Among the entries below, find the line with "ለአድማጭ ተመልካቾች መረጃዎችን ለማድረስ እንደሚያስችል ጠቁሞ፤", then quote it and each following line up to and including the line with "ገለጸው ዳግምልደት፤ ተቋሙ ዲጂታላይዜሽንን ዋና የሥራው አካል አድርጎ", and nothing else.
** TASK DATA follows **
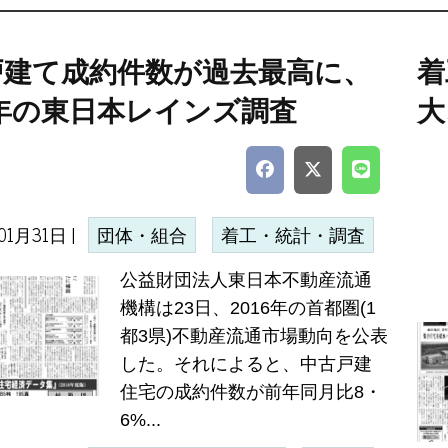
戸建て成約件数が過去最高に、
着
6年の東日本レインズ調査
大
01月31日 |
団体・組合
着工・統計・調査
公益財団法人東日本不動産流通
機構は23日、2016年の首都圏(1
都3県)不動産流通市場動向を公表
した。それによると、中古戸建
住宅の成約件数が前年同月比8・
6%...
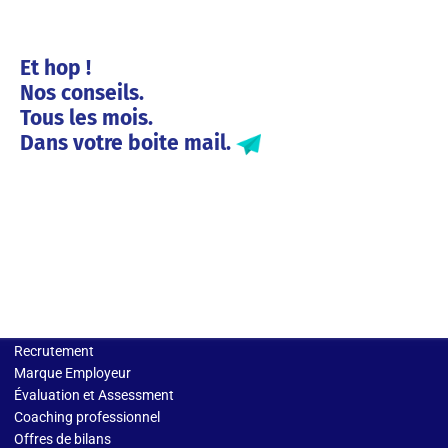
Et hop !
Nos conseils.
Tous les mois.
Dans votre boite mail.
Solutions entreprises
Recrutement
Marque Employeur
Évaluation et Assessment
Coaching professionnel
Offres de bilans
** End of TASK DATA **
** TASK DATA follows **
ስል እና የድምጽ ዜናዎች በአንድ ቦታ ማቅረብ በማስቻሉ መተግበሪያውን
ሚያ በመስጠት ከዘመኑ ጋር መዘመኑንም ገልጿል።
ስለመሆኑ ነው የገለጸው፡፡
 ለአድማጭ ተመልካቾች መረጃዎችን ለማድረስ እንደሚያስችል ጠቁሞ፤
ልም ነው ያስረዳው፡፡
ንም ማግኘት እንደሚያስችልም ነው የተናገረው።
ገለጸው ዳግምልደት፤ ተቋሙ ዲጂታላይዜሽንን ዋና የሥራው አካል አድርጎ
** End of TASK DATA **
OUTPUT BELOW —
 ለአድማጭ ተመልካቾች መረጃዎችን ለማድረስ እንደሚያስችል ጠቁሞ፤
ልም ነው ያስረዳው፡፡
ንም ማግኘት እንደሚያስችልም ነው የተናገረው።
ገለጸው ዳግምልደት፤ ተቋሙ ዲጂታላይዜሽንን ዋና የሥራው አካል አድርጎ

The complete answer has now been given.